Use this guide to set the volume fraction for your design optimization. The volume fraction is the single most impactful parameter -- it determines what fraction of the design domain is filled with material in the final result.

What volume fraction means

A volume fraction of 0.3 means the solver can use 30% of the design domain as solid material. The remaining 70% becomes void. Lower values produce lighter, more skeletal structures. Higher values produce denser, stiffer structures.

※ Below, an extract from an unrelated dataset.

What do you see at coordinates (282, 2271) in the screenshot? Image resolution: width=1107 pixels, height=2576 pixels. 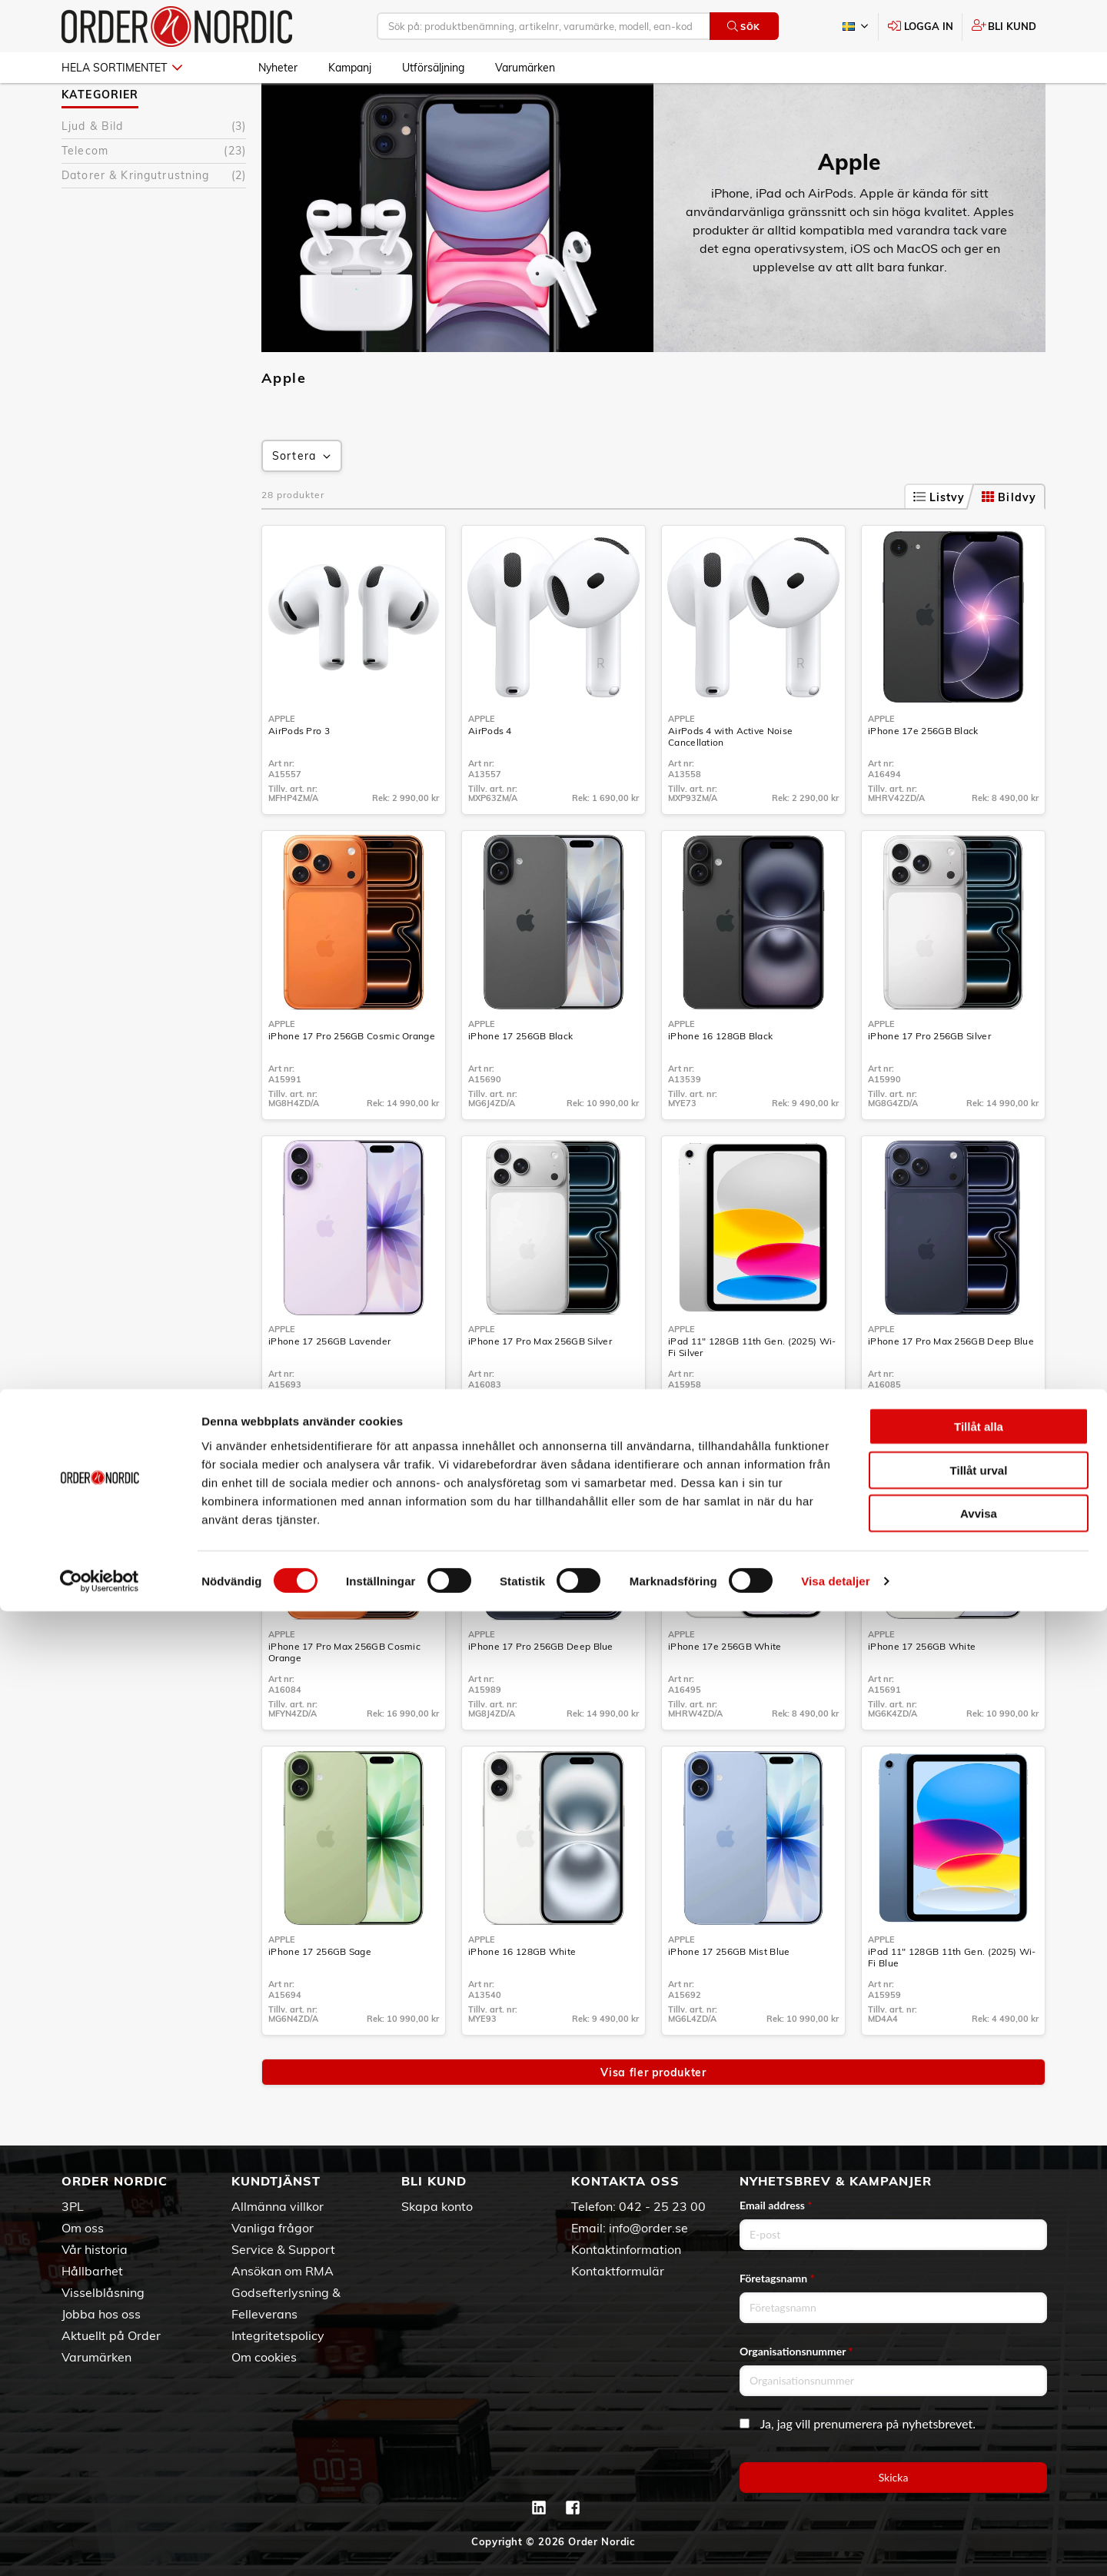 I see `Ansökan om RMA` at bounding box center [282, 2271].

There is no universal "correct" value. The right volume fraction depends on your application, manufacturing method, and performance requirements.

Steps

1. Open Analysis Settings

Click the Analysis button in the toolbar to open the Analysis Settings panel.

Analysis Settings panel

2. Set the volume fraction

The Vol. Fraction field is at the top of the panel. Enter a value between 0.05 and 0.90:

ValueUse case
0.10--0.20Very lightweight structures, where minimum weight is critical
0.25--0.35General-purpose compliant mechanisms, good balance of flexibility and stiffness
0.30Default value, works well for most problems
0.40--0.50Stiffer mechanisms that need to transmit higher forces
0.60--0.80Dense structures where stiffness dominates over weight

The default is 0.30 (30%).

Setting volume fraction

3. Consider convergence tolerance

Below the volume fraction, the Conv. Tol. field controls when the solver considers the optimization converged. The default is 0.01 (1%). Lower values (e.g., 0.001) produce more refined results but take longer. For initial exploration, the default is fine.

4. Run and evaluate

After changing the volume fraction, run the analysis. If the result has too little material and looks disconnected, increase the volume fraction. If it is too bulky, decrease it.

Comparison of different volume fractions

Guidelines for choosing volume fraction

Start at 0.30 and adjust based on results:

  • Topology looks disconnected or has floating islands: Volume fraction is too low. The solver does not have enough material budget to form continuous load paths. Increase to 0.35--0.40.
  • Topology looks like a solid block with small holes: Volume fraction is too high. The solver is not forced to make meaningful topology decisions. Decrease to 0.20--0.25.
  • Thin flexural members break in reality: Volume fraction may be fine for topology, but the resulting members are too thin to manufacture. Increase volume fraction or increase the filter radius to enforce minimum member width.
  • Solver does not converge: Extreme volume fractions (below 0.10 or above 0.80) can cause convergence difficulties. Stay in the 0.15--0.60 range for reliable results.

Tips

  • Volume fraction is a constraint, not a target. The solver will use exactly the specified fraction (within tolerance). It does not "try" to use less.
  • Interaction with K_p_max: For nuanced formulation mode, changing the volume fraction while keeping K_p_max constant shifts the stiffness-displacement trade-off. A lower volume fraction with the same K_p_max produces a more flexible mechanism.
  • Thermal flexures: For Decoupled Thermal Flexure analyses, a volume fraction of 0.25--0.35 typically works well. The solver needs enough material to form continuous thermal paths from the bolt pads to the output region.
  • Iteration speed: Volume fraction does not significantly affect computation time per iteration. The mesh resolution (element size) is the primary driver of solver speed.